Prompt
Say how many lines in the following entries include "that", and add nothing else.

Stored data entries
▬▬▬▬▬▬

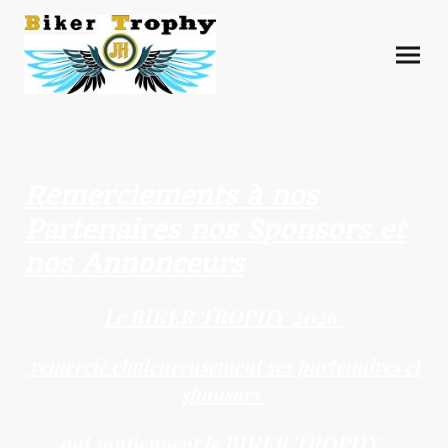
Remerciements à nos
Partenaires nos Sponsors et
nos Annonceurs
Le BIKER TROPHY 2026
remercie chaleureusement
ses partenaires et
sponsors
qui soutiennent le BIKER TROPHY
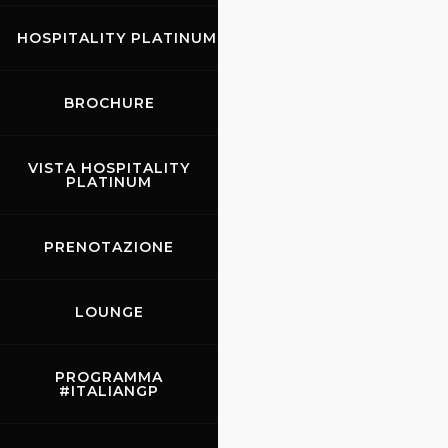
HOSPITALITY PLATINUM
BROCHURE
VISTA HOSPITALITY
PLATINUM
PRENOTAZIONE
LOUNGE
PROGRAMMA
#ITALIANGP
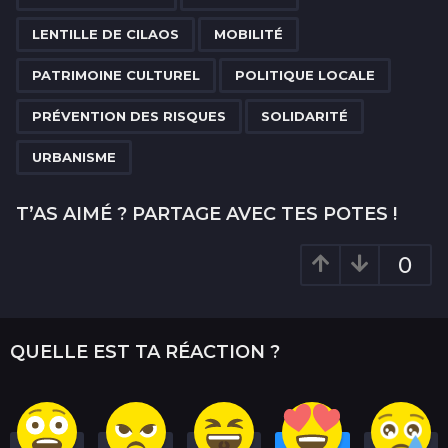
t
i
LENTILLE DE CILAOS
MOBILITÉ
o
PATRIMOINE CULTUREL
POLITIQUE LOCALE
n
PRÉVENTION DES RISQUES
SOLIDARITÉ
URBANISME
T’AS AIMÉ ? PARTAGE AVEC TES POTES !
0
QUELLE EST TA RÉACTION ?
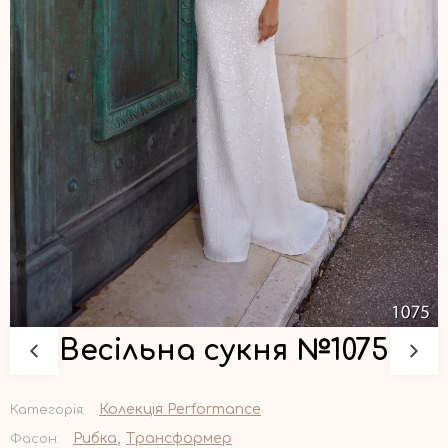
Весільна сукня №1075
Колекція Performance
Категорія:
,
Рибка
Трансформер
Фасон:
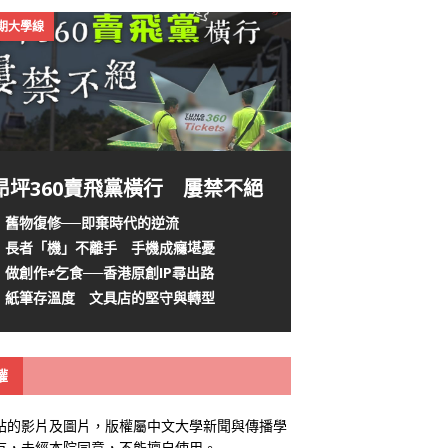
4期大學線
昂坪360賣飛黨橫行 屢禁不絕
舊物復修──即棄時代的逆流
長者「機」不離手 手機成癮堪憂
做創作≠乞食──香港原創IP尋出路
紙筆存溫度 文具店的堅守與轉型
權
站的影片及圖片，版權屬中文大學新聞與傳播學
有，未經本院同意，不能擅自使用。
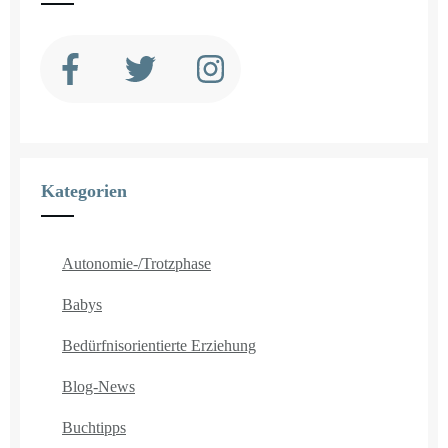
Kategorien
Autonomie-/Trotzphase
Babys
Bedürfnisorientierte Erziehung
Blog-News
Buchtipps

▬▬▬▬▬▬

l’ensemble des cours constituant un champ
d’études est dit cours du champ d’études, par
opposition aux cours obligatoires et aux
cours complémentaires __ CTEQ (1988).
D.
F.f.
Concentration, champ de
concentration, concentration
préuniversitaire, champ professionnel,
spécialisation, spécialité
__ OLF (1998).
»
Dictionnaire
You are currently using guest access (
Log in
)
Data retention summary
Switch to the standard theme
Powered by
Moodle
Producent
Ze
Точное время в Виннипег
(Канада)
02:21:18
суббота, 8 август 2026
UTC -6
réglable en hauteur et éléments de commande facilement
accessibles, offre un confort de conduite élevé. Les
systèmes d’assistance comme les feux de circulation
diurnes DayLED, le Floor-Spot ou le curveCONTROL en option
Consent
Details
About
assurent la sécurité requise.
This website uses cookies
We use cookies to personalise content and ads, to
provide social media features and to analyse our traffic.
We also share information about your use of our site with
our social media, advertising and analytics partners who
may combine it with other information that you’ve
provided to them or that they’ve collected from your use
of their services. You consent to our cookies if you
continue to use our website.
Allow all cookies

▬▬▬▬▬▬

Output
2